Na manhã de terça-feira, 28 de outubro de 2025, o governo do Estado do Rio de Janeiro deflagrou uma operação de grande escala — como parte da Operação Contenção — nos complexos do Alemão e da Penha, na Zona Norte da capital fluminense, em combate à facção criminosa Comando Vermelho (CV).
Segundo dados oficiais, cerca de 2.500 agentes participaram da ação, que tinha como objetivo cumprir mandados de prisão, busca e apreensão e desarticular estruturas de trafico nos territórios mencionados.
A motivação explícita: conter o avanço da facção na cidade e restabelecer o controle do Estado sobre regiões consideradas estratégicas para o tráfico
- Mortes: pelo menos 64 pessoas foram mortas — entre elas 4 policiais — segundo levantamento atualizado.
- Prisões: 81 suspeitos foram detidos.
- Armas e apreensões: foram apreendidos diversos fuzis e armas de grande calibre segundo boletins preliminares.
- Impacto urbano imediato: vias expressas e acessos na cidade sofreram bloqueios e represálias — a cidade entrou em estado de tensão.

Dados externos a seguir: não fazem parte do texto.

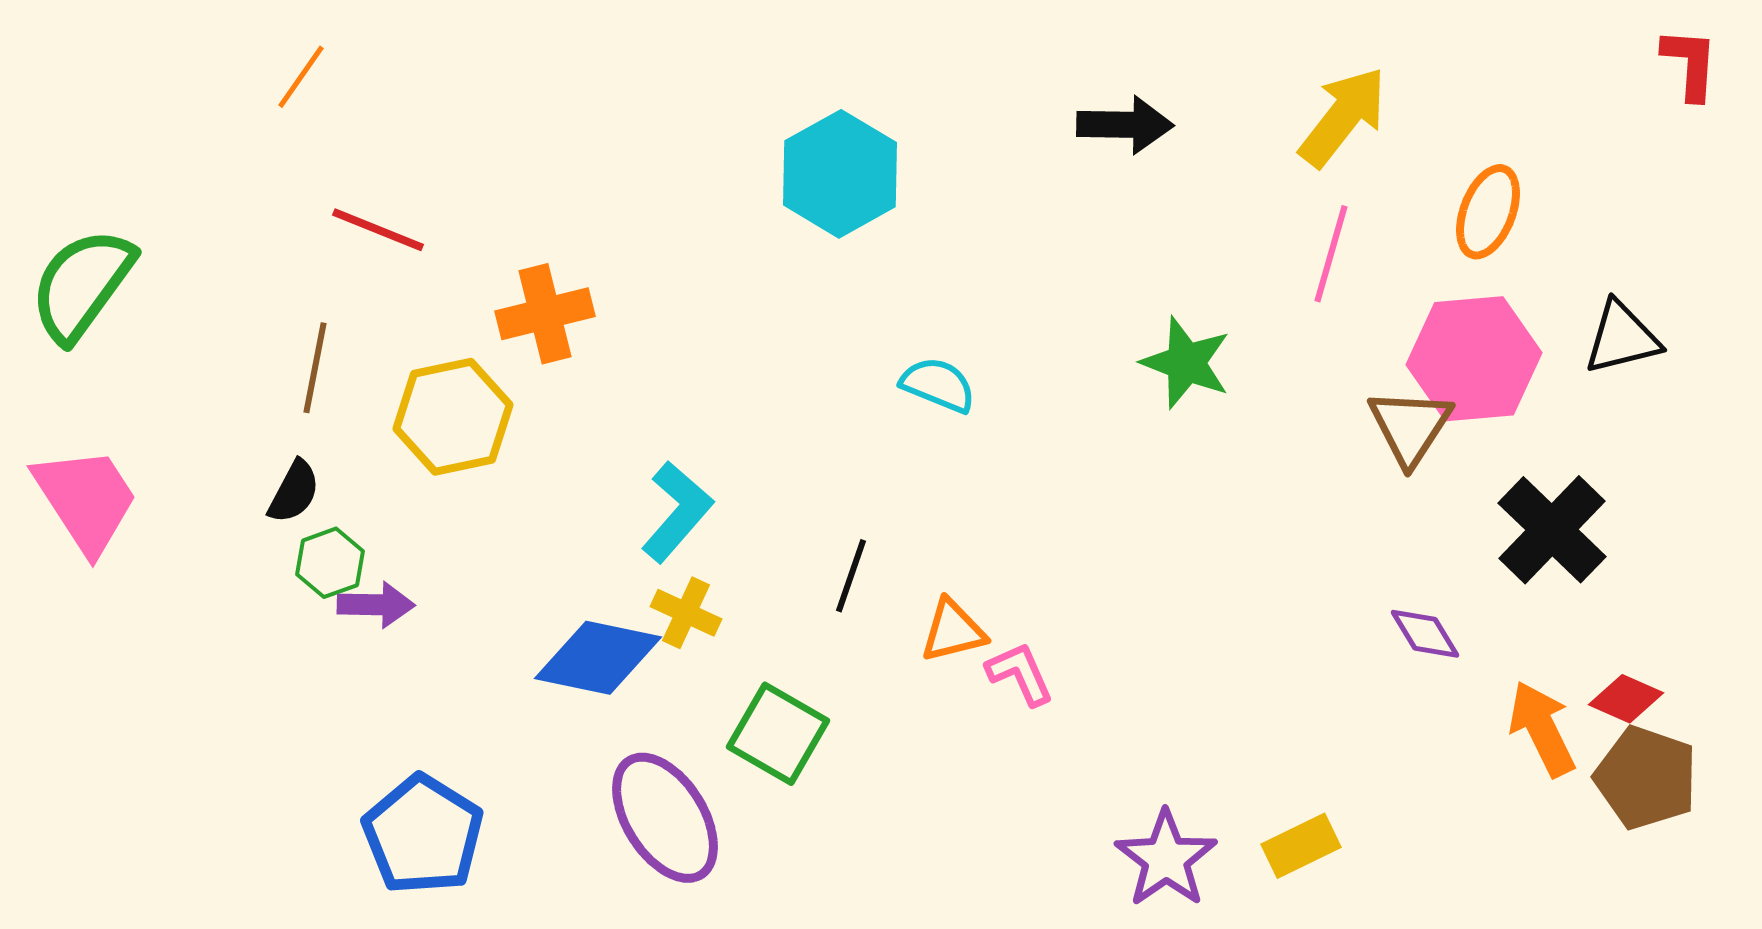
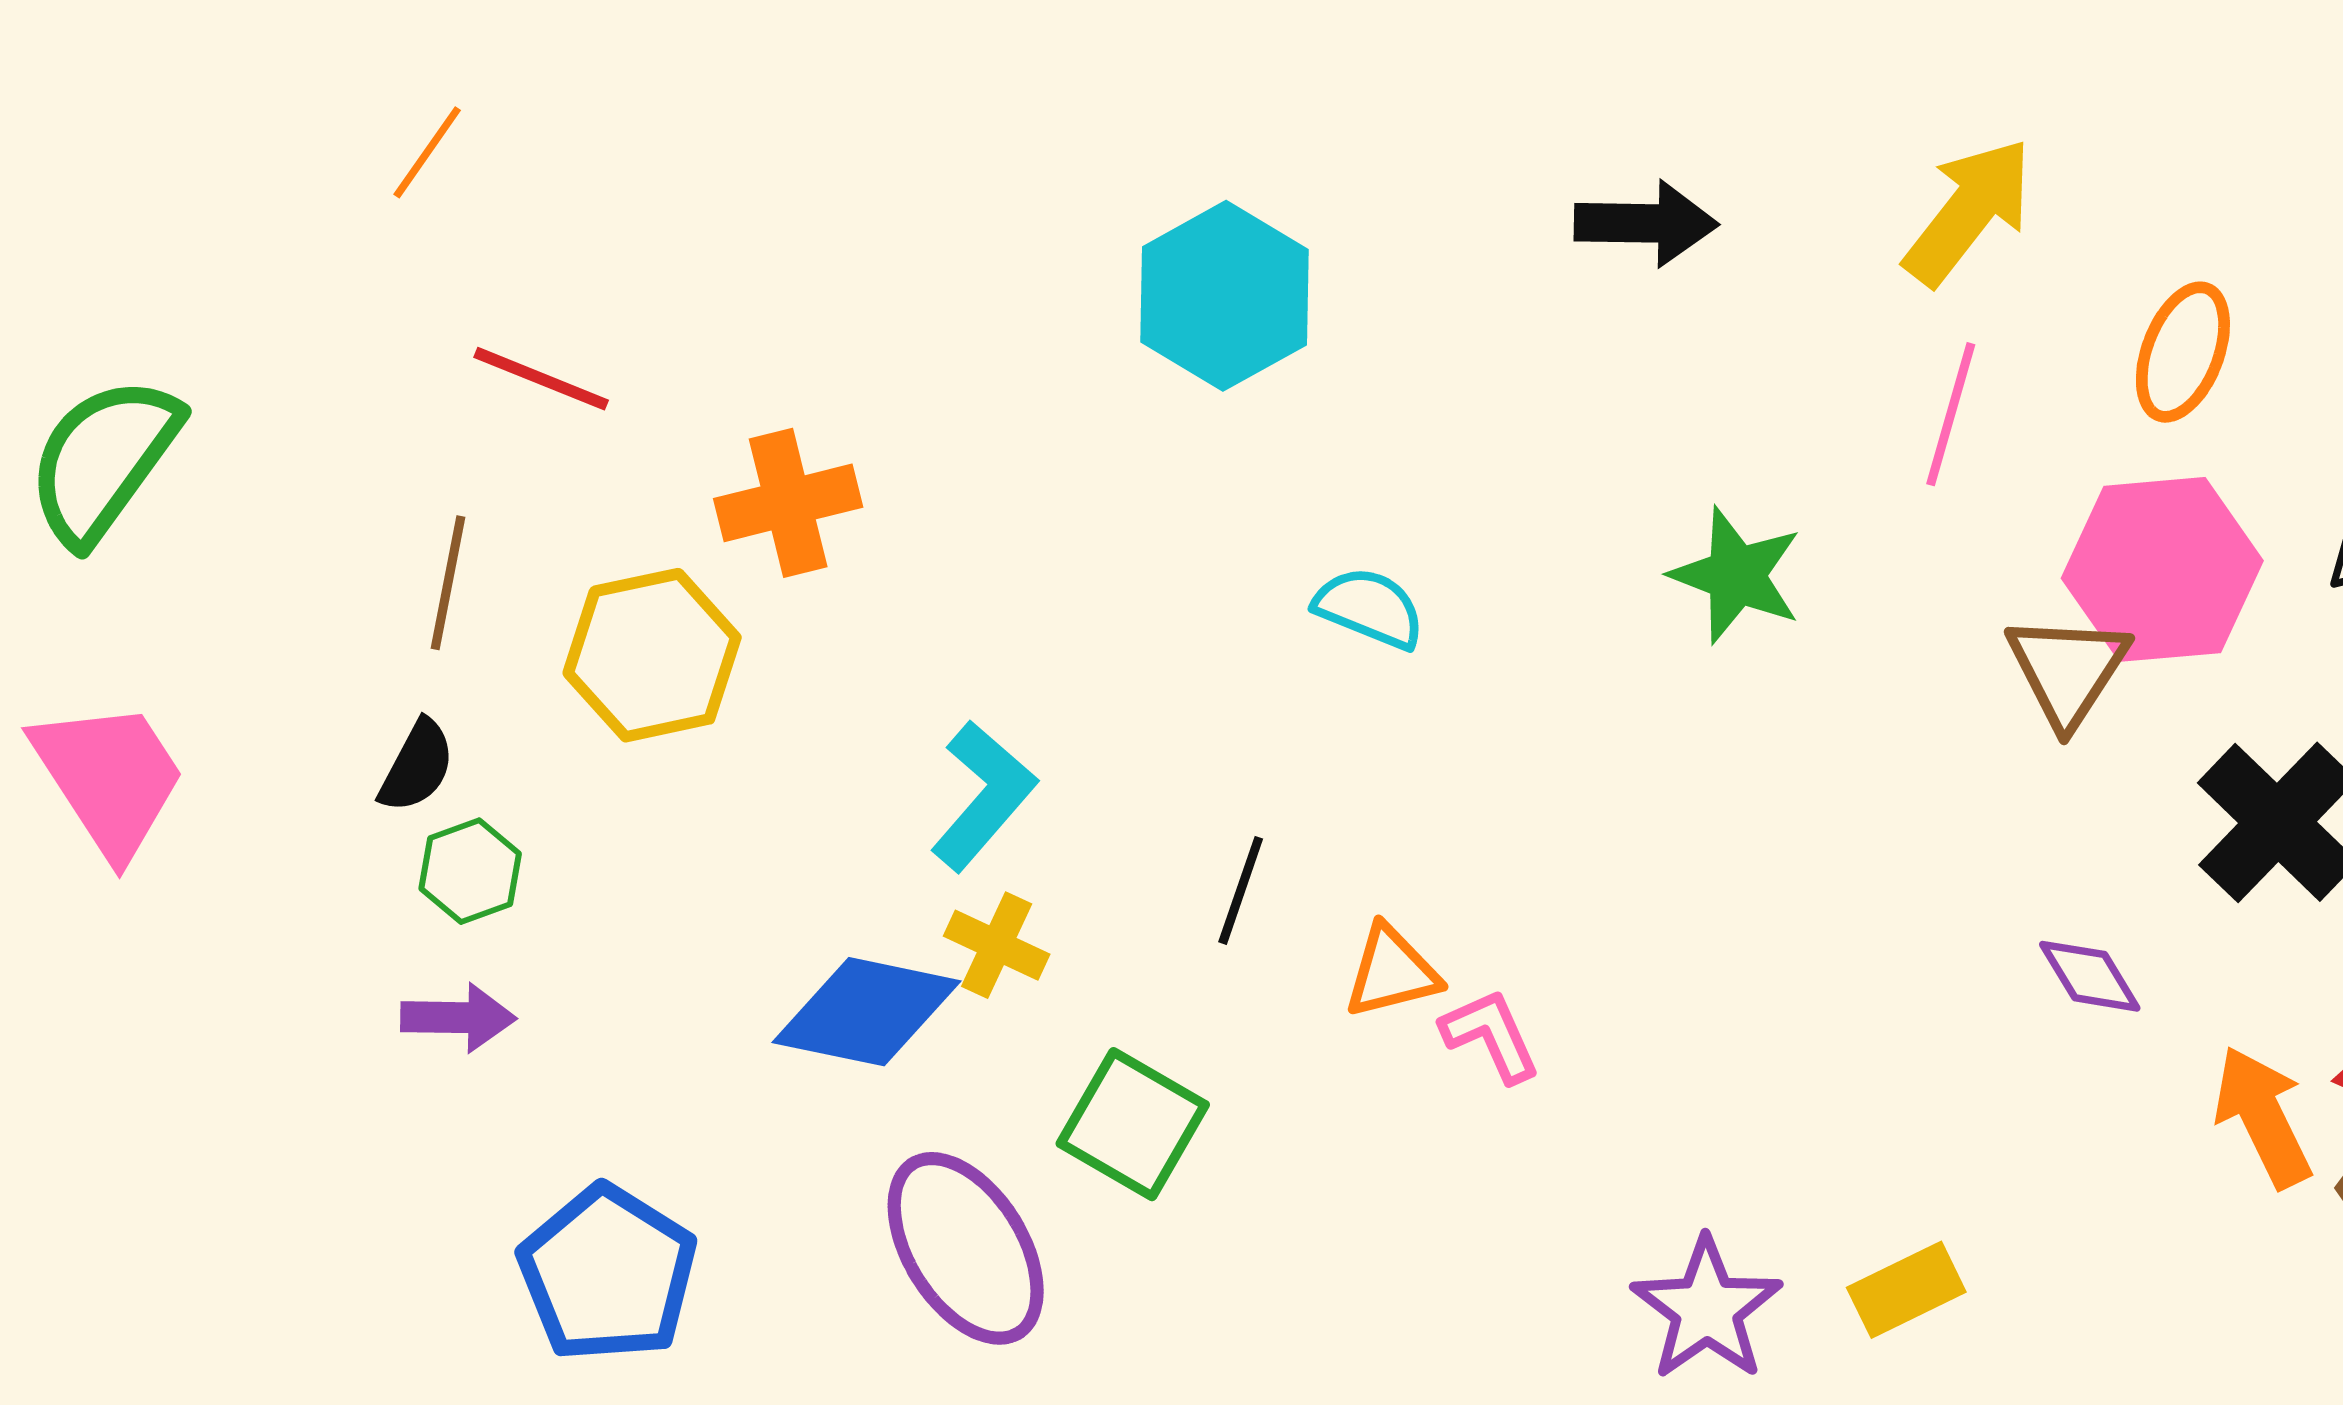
purple arrow: (376, 605) -> (458, 1018), moved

Este episódio já foi classificado como a operação policial mais letal da história do Estado do Rio de Janeiro, superando referências anteriores em número de mortos.
Por exemplo, uma operação comparável em maio de 2022 no mesmo complexo da Penha resultou em 23 mortos.

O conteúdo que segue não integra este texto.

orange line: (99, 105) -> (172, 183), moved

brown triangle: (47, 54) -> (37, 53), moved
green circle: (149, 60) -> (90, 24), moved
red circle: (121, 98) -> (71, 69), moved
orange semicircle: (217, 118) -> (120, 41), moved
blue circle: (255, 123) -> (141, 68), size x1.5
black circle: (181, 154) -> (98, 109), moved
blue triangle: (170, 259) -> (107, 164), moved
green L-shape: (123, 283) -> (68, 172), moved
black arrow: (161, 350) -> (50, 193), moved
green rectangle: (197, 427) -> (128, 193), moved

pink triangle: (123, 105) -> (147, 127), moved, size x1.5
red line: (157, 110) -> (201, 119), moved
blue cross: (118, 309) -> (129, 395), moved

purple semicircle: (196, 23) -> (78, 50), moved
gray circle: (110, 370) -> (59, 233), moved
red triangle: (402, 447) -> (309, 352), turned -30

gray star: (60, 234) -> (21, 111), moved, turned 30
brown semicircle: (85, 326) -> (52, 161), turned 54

Dessa forma, o significado simbólico e operacional da ação é elevado.
Logo nos momentos iniciais da operação, foram registrados tiroteios intensos nas comunidades, barricadas erguidas, veículos incendiados como forma de bloqueio e uso de drones com explosivos em ato de retaliação por parte da facção.
A resposta do Estado incluiu mensuração de “nível operacional 2” pelo Centro de Operações e Resiliência da cidade (em escala de 1 a 5) e mobilização total do efetivo da polícia militar, com suspensão de atividades administrativas para priorizar a ação.
- Comunidades dos complexos envolvidos, bem como áreas adjacentes da Zona Norte e região metropolitana, enfrentaram paralisação de serviços públicos, escolas e postos de saúde que não abriram em função da insegurança. CNN Brasil+1
- Transporte público e mobilidade urbana foram fortemente afetados pelas interdições e bloqueios.
- O clima de “guerra urbana” retornou — moradores relataram medo, tensão e incerteza sobre a duração dos combates.
6. Lideranças e implicações estratégicas
Entre os presos figura o Thiago do Nascimento Mendes, conhecido como “Belão do Quitungo”, apontado como um dos chefes regionais do CV, bem como outra figura chave, Nicolas Fernandes Soares, tido como operador financeiro de um dos comandantes da facção. Metrópoles+1
Segundo o governo estadual, a operação foi planejada e executada sem apoio federal, o que gerou críticas abertas à Força Nacional e ao Ministério da Justiça e Segurança Pública. Gazeta do Povo+1
7. O que vem agora (e os desafios à frente)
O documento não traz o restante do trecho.